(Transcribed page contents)
:::::

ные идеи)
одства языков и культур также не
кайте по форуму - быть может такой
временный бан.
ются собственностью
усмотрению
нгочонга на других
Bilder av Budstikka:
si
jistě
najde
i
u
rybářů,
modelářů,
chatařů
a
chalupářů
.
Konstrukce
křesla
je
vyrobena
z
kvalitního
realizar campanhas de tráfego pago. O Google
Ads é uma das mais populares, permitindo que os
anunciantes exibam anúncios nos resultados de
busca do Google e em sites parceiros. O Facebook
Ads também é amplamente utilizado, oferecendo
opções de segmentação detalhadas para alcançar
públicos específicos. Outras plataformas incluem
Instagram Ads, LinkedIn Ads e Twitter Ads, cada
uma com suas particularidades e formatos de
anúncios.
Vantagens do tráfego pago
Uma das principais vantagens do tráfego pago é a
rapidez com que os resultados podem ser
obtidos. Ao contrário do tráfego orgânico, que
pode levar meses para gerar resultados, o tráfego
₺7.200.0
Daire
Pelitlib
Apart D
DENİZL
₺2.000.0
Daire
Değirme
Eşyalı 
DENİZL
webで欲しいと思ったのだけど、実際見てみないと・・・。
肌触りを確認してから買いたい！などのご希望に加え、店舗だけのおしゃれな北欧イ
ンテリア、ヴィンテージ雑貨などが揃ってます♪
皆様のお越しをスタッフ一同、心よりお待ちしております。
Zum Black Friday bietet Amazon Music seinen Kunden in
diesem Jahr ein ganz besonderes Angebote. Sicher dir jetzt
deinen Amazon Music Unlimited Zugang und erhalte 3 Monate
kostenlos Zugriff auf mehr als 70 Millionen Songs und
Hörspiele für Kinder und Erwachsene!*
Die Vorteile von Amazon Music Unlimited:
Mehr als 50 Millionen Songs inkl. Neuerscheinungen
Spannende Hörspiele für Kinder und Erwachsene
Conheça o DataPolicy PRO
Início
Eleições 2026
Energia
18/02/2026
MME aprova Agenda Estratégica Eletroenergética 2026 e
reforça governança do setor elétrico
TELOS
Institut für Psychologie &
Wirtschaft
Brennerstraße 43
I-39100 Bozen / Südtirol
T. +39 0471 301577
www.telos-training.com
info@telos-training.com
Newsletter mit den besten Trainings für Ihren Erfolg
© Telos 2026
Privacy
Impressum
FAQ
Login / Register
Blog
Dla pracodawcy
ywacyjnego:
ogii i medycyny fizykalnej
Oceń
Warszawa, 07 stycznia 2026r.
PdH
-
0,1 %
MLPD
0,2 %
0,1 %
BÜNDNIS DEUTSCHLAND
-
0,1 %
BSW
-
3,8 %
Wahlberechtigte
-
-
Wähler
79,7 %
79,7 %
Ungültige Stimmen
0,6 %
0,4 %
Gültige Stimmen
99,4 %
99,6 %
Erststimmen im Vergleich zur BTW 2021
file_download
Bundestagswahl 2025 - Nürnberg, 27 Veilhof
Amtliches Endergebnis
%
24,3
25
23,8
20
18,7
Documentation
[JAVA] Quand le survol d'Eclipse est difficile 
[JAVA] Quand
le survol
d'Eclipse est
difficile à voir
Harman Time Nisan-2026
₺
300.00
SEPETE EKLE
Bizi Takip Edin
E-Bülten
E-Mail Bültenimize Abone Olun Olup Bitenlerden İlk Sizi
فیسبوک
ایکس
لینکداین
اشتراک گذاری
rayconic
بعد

:::::

What you have to do |
The records above are to be restated word for word.

Solution to this problem |
ные идеи)
одства языков и культур также не
кайте по форуму - быть может такой
временный бан.
ются собственностью
усмотрению
нгочонга на других
Bilder av Budstikka:
si
jistě
najde
i
u
rybářů,
modelářů,
chatařů
a
chalupářů
.
Konstrukce
křesla
je
vyrobena
z
kvalitního
realizar campanhas de tráfego pago. O Google
Ads é uma das mais populares, permitindo que os
anunciantes exibam anúncios nos resultados de
busca do Google e em sites parceiros. O Facebook
Ads também é amplamente utilizado, oferecendo
opções de segmentação detalhadas para alcançar
públicos específicos. Outras plataformas incluem
Instagram Ads, LinkedIn Ads e Twitter Ads, cada
uma com suas particularidades e formatos de
anúncios.
Vantagens do tráfego pago
Uma das principais vantagens do tráfego pago é a
rapidez com que os resultados podem ser
obtidos. Ao contrário do tráfego orgânico, que
pode levar meses para gerar resultados, o tráfego
₺7.200.0
Daire
Pelitlib
Apart D
DENİZL
₺2.000.0
Daire
Değirme
Eşyalı 
DENİZL
webで欲しいと思ったのだけど、実際見てみないと・・・。
肌触りを確認してから買いたい！などのご希望に加え、店舗だけのおしゃれな北欧イ
ンテリア、ヴィンテージ雑貨などが揃ってます♪
皆様のお越しをスタッフ一同、心よりお待ちしております。
Zum Black Friday bietet Amazon Music seinen Kunden in
diesem Jahr ein ganz besonderes Angebote. Sicher dir jetzt
deinen Amazon Music Unlimited Zugang und erhalte 3 Monate
kostenlos Zugriff auf mehr als 70 Millionen Songs und
Hörspiele für Kinder und Erwachsene!*
Die Vorteile von Amazon Music Unlimited:
Mehr als 50 Millionen Songs inkl. Neuerscheinungen
Spannende Hörspiele für Kinder und Erwachsene
Conheça o DataPolicy PRO
Início
Eleições 2026
Energia
18/02/2026
MME aprova Agenda Estratégica Eletroenergética 2026 e
reforça governança do setor elétrico
TELOS
Institut für Psychologie &
Wirtschaft
Brennerstraße 43
I-39100 Bozen / Südtirol
T. +39 0471 301577
www.telos-training.com
info@telos-training.com
Newsletter mit den besten Trainings für Ihren Erfolg
© Telos 2026
Privacy
Impressum
FAQ
Login / Register
Blog
Dla pracodawcy
ywacyjnego:
ogii i medycyny fizykalnej
Oceń
Warszawa, 07 stycznia 2026r.
PdH
-
0,1 %
MLPD
0,2 %
0,1 %
BÜNDNIS DEUTSCHLAND
-
0,1 %
BSW
-
3,8 %
Wahlberechtigte
-
-
Wähler
79,7 %
79,7 %
Ungültige Stimmen
0,6 %
0,4 %
Gültige Stimmen
99,4 %
99,6 %
Erststimmen im Vergleich zur BTW 2021
file_download
Bundestagswahl 2025 - Nürnberg, 27 Veilhof
Amtliches Endergebnis
%
24,3
25
23,8
20
18,7
Documentation
[JAVA] Quand le survol d'Eclipse est difficile 
[JAVA] Quand
le survol
d'Eclipse est
difficile à voir
Harman Time Nisan-2026
₺
300.00
SEPETE EKLE
Bizi Takip Edin
E-Bülten
E-Mail Bültenimize Abone Olun Olup Bitenlerden İlk Sizi
فیسبوک
ایکس
لینکداین
اشتراک گذاری
rayconic
بعد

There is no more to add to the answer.